The result of the same script on another follows:

In this case I used four color. Here's the plot of the color in the RGB space:

1. I recently packaged this functionality into SimpleCV. You may want to take a look.

http://www.simplecv.org/docs/SimpleCV.html#i/SimpleCV.ImageClass.Image/palettize

2. Thank you Katherine, I never used SimpleCV.

3. Here is another implementation using the scikit-learn K-Means: http://scikit-learn.org/stable/auto_examples/cluster/plot_color_quantization.html

4. Do you normally compose for this blog or maybe for other Internet networks?

5. Hello Miss Teegans, I usually write only for this blog.

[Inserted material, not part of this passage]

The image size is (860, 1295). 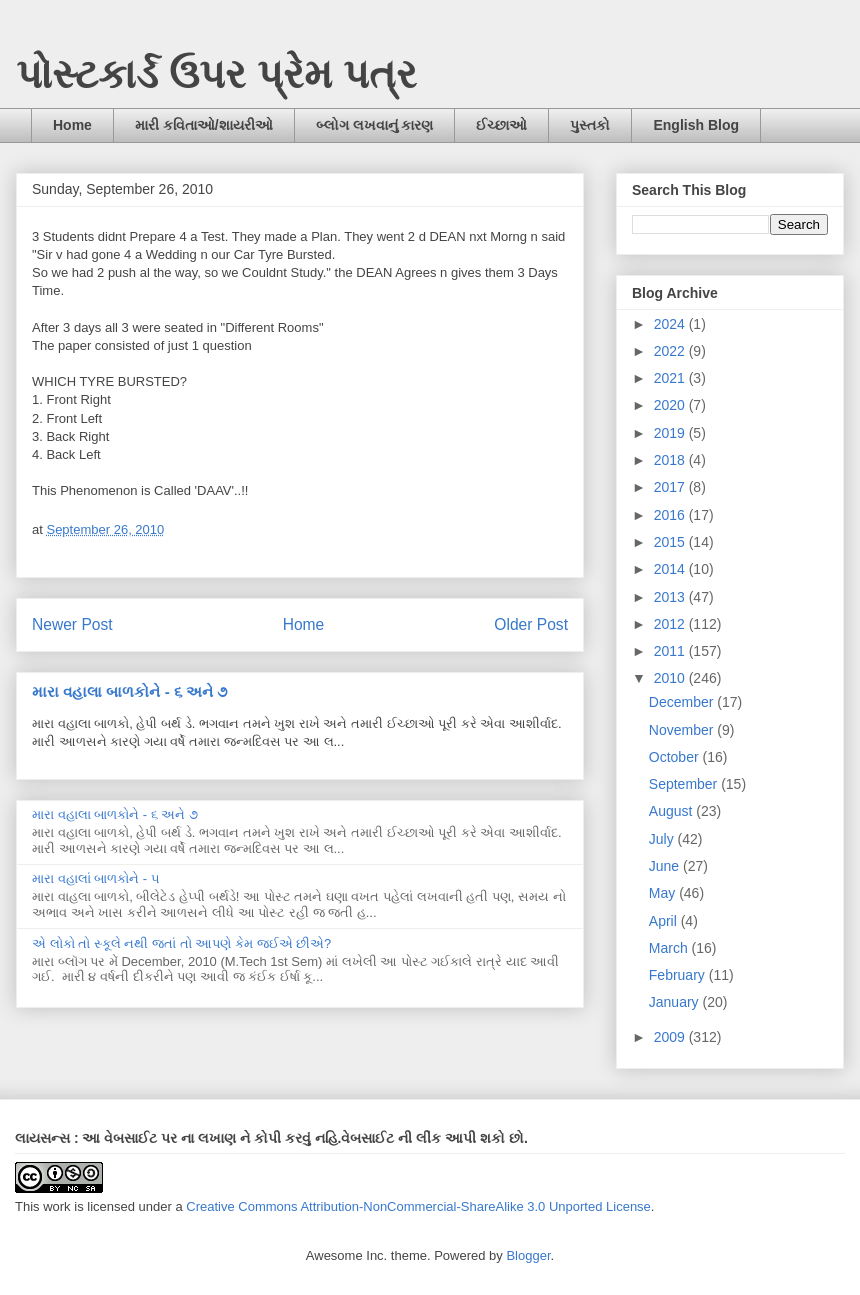 What do you see at coordinates (671, 597) in the screenshot?
I see `2013` at bounding box center [671, 597].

6. Can we get similar results using Agglomerative Clustering instead of K-means. If yes how can we proceed.

1. Hi Mehmood, the approach I followed is very simple. I thought the pixel as a sample. This way, every pixel is a point in the 3d space that you can cluster using any algorithm.

You scipy functions for agglomerative clustering are listed here: http://docs.scipy.org/doc/scipy/reference/cluster.hierarchy.html#module-scipy.cluster.hierarchy

7. I was able to make the script work, but I have two issues:
1) The input image is shown upside down.
2) I would like to tell Python to save the quantization result to a specified location on the hard drive.

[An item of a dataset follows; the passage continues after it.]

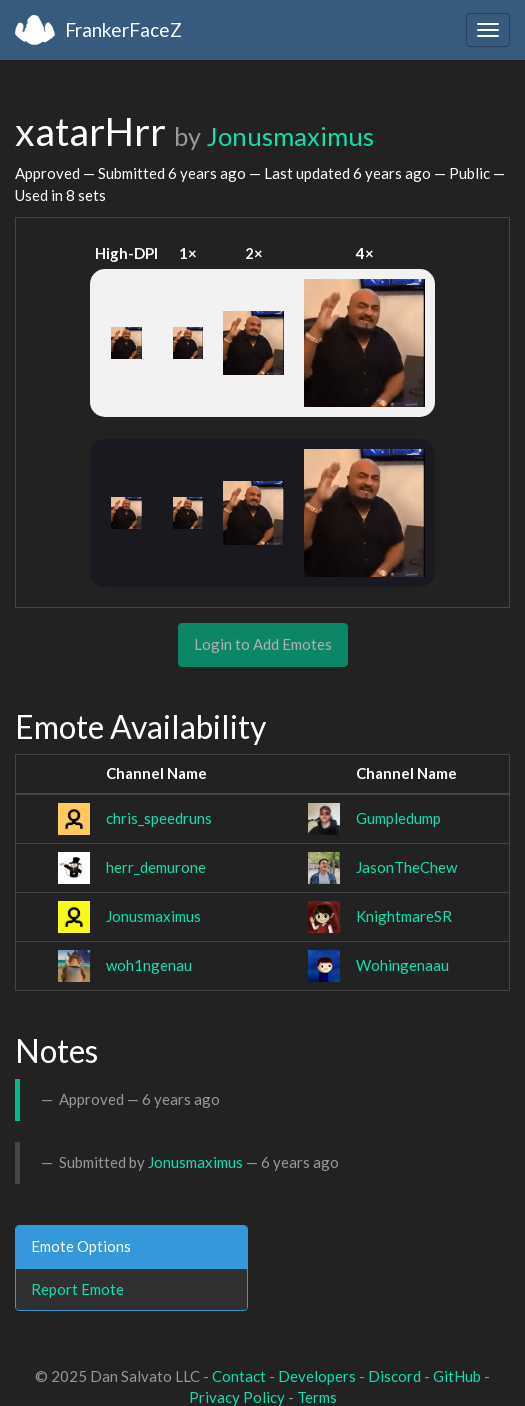 This screenshot has width=525, height=1406. I want to click on Contact, so click(239, 1376).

Thanks in advance for the help

1. Hi Nazzareno, you can solve your first problem removing the call to flipup and the second using the function savefig (it's in pylab).

2. Thanks for the quick answer.

After those changes I get this error:
clustered.savefig('fig2.png')
AttributeError: 'numpy.ndarray' object has no attribute 'savefig'

I tried also to use the "from PIL import Image" and to save the resulting image with "clustered.save ('output.jpg')", but it gives me the same error. I'm an absolute noob :P what am I doing wrong?

3. savefig is a matplotlib function (check the documentation here: http://matplotlib.org/api/pyplot_api.html#matplotlib.pyplot.savefig). It saves the current image into a file.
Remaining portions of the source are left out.